Published: Jun 07, 2012 10:51 AM
Modified: Jun 07, 2012 10:52 AM
A river city, Memphis, Tenn., is a town with a reputation for good times, blues music, and fine food and drink.
A large metropolitan area, it’s a town with an underage drinking problem.
Mayor Mark Luttrell recently participated in the May 21 National Underage Drinking Prevention Day there.
Surrounded by alcohol retailers, distributors, law enforcement and community leaders, Luttrell said,
“Alcohol use by young people is dangerous, not only because of the risks associated with acute impairment but also because of the grave threat to their long-term development and well-being.”
A university town, Chapel Hill, N.C., is a community with a reputation for academic accomplishment, diverse culture, and great basketball. Medium-sized, it’s also a town with a very serious underage drinking problem.
May 20 to 26 was National Underage Drinking Prevention Week. It’s meant as a time for communities to come together to focus on the importance of preventing alcohol abuse, while promoting mental, emotional, and behavioral well-being.
Chapel Hill leaders held no public activities to note the event.
For months, our town has engaged in an important community conversation. Called 2020, it has been a collaborative undertaking between town leaders and residents. Its purpose is crafting a 10-year Comprehensive Plan to define a future vision for Chapel Hill, providing a positive statement about the place we want to be.
While some casually dismiss excessive collegiate drinking as a fanciful “rite of passage” to adulthood, more credible research, including findings by the UNC School of Medicine Bowles Center for Alcohol Studies, reports that underage drinking is a grave public health threat. The Bowles Center is one of only 14 such funded National Research Centers.
With collegiate alcohol-related deaths and poisoning at record levels, nearly one-half of drinking collegians are dangerous binge drinkers. And 25 percent of drinking students report suffering an adverse academic consequence as a result of personal drinking activity.
These and much more support the conclusion that student drinking compromises the very mission of a great university, harms the town and threatens the health of the individual.
With bright and capable leadership, it’s certain both town and university officials are well aware of this public health threat and the many related negative behavioral outcomes. Unfortunately, they do little collaboratively to prevent them.
A few years ago, Harvard University School of Public Health produced a seminal research report, the College Alcohol Study, on the confirmed harmful effects of collegiate drinking.
Among its findings, it concluded that excessive drinking problems are common in collegiate communities. Harmful to both the individual drinker and the greater community, it noted the potential for both short- and long-term harm.
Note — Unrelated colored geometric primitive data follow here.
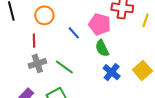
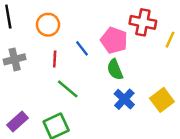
red line: (34, 41) -> (55, 59), moved
gray cross: (37, 63) -> (15, 59), moved

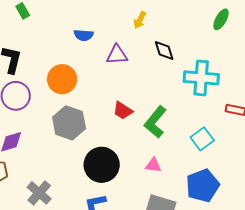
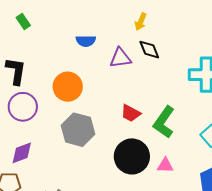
black diamond: (164, 50) -> (149, 50), moved
black circle: (102, 165) -> (132, 156), moved

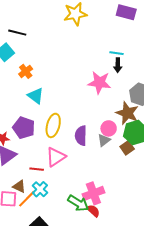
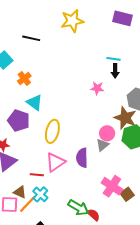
black line: (17, 33) -> (31, 38), moved
pink star: (99, 83) -> (97, 88), size x0.6
purple pentagon: (24, 128) -> (19, 121), moved
purple semicircle: (81, 136) -> (82, 158), moved
brown square: (127, 148) -> (127, 194), moved
pink cross: (93, 193) -> (112, 186), moved, turned -35

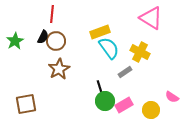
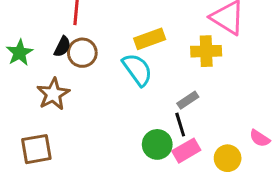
cyan semicircle: (109, 48) -> (137, 70), moved
yellow cross: (140, 52) -> (206, 51), moved, turned -30
brown star: (59, 69) -> (53, 94), moved
black line: (100, 88) -> (180, 125), moved

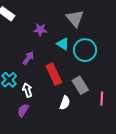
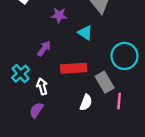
cyan circle: (85, 50) -> (124, 56), moved
red rectangle: (54, 74) -> (74, 68), turned -70
pink line: (102, 99) -> (119, 101), moved

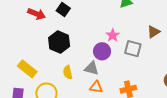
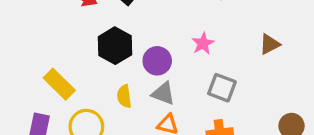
gray square: (133, 49) -> (222, 88), moved
purple circle: (102, 51) -> (157, 61), moved

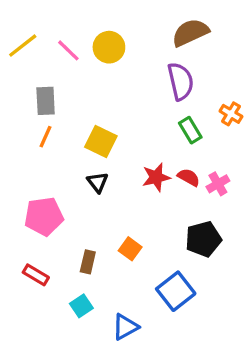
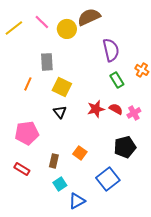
brown semicircle: (190, 33) -> (89, 17), moved
pink line: (68, 50) -> (42, 22), moved
gray rectangle: (46, 101) -> (47, 62), moved
cyan square: (81, 306) -> (60, 184), moved

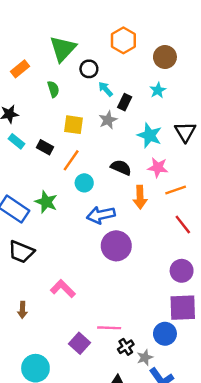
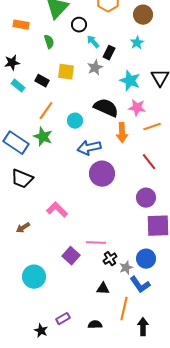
orange rectangle: (20, 69) -> (21, 25), turned 49
black rectangle: (45, 147) -> (42, 81), moved
orange line: (71, 160) -> (46, 111), moved
black semicircle: (121, 167) -> (106, 108), size x1.4
red line: (183, 224) -> (149, 162), moved
purple circle: (182, 271) -> (146, 198), moved
brown arrow: (22, 310) -> (23, 228), turned 56
blue circle: (165, 334) -> (146, 259), moved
It found that neither a town nor university could solve the problem alone. In part, this is because of the influence each entity brings that either enables or supports the problem. It concluded the only way for university communities to effectively address their serious underage drinking problems is by mutual collaboration between ‘town and gown’ officials.
It’s time to stop enabling or defending dangerous alcohol use here. For the health and safety of youths in our community, as we conclude the 2020 Comprehensive Plan process, it should include a visionary commitment by Chapel Hill and UNC leaders to collaborate in efforts to reduce the serious health and safety threat of underage drinking.Ron Bogle is a retired Superior Court judge.